If \(\alpha = \alpha_1/\alpha_2\in \mathbb{Q},\,\, \alpha \ne 0\), and \(N\ne\alpha\)\, a positive integer. \(\alpha\)\, is said to be a \(N\)\,-Korselt base (or alternatively \(N\)\, an \(\alpha\)\,-Korselt number) if \(\alpha_2p-\alpha_1\vert \alpha_2N-\alpha_1\)\, for all prime \(p\vert N\). This definition was introduced (for \(\alpha \in \mathbb{Z}\)) by \textit{K. Bouallégue} et al. [Int. J. Number Theory 6, No. 2, 257--269 (2010; Zbl 1214.11013)] as a generalization of Carmichael numbers.\par Let \(A\)\, be a subset of \(\mathbb{Q}\)\, and \(A-\mathcal{K}\mathcal{S}(N)\)\, the \(A\)\,-Korselt set of \(N\): the set of all \(\alpha \in A-\{0,N\}\)\, such that \(N\)\, is an \(\alpha\)\,-Korselt number. The present paper characterizes \(\mathbb{Q}-\mathcal{K}\mathcal{S}(pq)\),\, the \(\mathbb{Q}\)-Korselt of \(N=pq,\,\, p<q,\,\, p,q\)\, two primes.
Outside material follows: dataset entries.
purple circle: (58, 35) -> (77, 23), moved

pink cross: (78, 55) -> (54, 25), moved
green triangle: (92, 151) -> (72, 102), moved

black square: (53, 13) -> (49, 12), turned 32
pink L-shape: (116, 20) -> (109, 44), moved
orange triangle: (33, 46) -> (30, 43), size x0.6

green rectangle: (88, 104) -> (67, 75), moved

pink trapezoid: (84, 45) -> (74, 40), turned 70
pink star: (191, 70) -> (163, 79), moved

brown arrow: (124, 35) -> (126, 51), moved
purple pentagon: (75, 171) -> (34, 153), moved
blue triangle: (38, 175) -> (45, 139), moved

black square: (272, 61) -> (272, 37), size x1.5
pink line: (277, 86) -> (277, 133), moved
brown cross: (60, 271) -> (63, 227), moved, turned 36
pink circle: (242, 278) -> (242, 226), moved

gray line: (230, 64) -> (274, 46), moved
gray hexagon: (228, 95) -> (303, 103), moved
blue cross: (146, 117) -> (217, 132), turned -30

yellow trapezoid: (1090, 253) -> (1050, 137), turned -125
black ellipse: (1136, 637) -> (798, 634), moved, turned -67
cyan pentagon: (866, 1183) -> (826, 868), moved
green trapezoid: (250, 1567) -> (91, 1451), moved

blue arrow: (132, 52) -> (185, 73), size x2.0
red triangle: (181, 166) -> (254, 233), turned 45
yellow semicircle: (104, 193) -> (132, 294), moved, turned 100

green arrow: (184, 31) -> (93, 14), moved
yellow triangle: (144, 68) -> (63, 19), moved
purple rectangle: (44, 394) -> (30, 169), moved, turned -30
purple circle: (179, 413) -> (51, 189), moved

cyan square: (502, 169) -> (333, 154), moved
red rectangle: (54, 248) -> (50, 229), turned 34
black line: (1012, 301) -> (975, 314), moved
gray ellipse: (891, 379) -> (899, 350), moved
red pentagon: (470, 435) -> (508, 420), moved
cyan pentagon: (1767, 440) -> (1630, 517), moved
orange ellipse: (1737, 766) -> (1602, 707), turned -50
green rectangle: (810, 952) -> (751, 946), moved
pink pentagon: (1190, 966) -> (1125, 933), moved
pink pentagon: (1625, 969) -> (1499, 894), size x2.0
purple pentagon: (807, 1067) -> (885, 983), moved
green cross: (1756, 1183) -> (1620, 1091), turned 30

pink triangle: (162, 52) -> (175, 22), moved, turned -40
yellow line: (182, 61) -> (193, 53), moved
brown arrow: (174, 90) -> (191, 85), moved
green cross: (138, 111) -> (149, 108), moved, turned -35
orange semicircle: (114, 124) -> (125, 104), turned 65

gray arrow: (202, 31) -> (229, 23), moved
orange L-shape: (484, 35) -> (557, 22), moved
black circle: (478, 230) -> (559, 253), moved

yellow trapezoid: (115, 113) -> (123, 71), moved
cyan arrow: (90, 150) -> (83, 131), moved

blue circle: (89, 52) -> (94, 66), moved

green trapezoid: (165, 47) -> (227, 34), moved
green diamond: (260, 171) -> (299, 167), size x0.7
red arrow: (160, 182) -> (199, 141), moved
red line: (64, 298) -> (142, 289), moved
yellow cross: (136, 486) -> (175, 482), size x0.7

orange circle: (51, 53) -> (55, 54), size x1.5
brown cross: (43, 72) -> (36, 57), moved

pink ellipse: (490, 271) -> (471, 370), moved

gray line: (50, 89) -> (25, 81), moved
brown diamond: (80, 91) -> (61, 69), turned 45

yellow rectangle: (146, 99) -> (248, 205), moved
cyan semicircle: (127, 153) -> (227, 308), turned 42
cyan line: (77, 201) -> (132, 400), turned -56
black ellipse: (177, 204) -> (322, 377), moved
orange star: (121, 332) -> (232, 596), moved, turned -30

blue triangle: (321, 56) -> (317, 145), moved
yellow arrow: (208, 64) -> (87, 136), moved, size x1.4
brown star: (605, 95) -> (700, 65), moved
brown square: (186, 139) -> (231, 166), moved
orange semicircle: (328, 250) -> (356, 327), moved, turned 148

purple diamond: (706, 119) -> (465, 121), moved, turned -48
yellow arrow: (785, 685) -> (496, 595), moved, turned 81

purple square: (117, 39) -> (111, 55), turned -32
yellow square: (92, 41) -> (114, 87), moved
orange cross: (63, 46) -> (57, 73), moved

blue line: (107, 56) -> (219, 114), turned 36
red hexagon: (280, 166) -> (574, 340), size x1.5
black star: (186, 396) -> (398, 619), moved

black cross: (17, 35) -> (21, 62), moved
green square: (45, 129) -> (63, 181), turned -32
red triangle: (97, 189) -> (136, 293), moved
This also completes the study of \(\mathbb{Z}-\mathcal{K}\mathcal{S}(pq)\)\, in a previous paper of \textit{O. Echi} and \textit{N. Ghanmi} [Int. J. Number Theory 8, No. 2, 299--309 (2012; Zbl 1288.11007)] \par Section 2 studies conditions relating \(\alpha_1\)\, and \(\alpha_2\)\, with \(p\)\, and \(q\), so that \(\alpha\)\, can be a \(pq\)\,-Korselt base and Section 3 provides the looked for structure of \(\mathbb{Q}-\mathcal{K}\mathcal{S}(pq)\). First Theorem 3.2 solves the case \(A=\mathbb{Z}\)\, and \(q <2p\), an open problem in the mentioned paper of Echi and Ghanmi. Then the main Theorem 3.3 completely characterizes the \(\mathbb{Q}\)\,-Korselt set of \(N=pq\).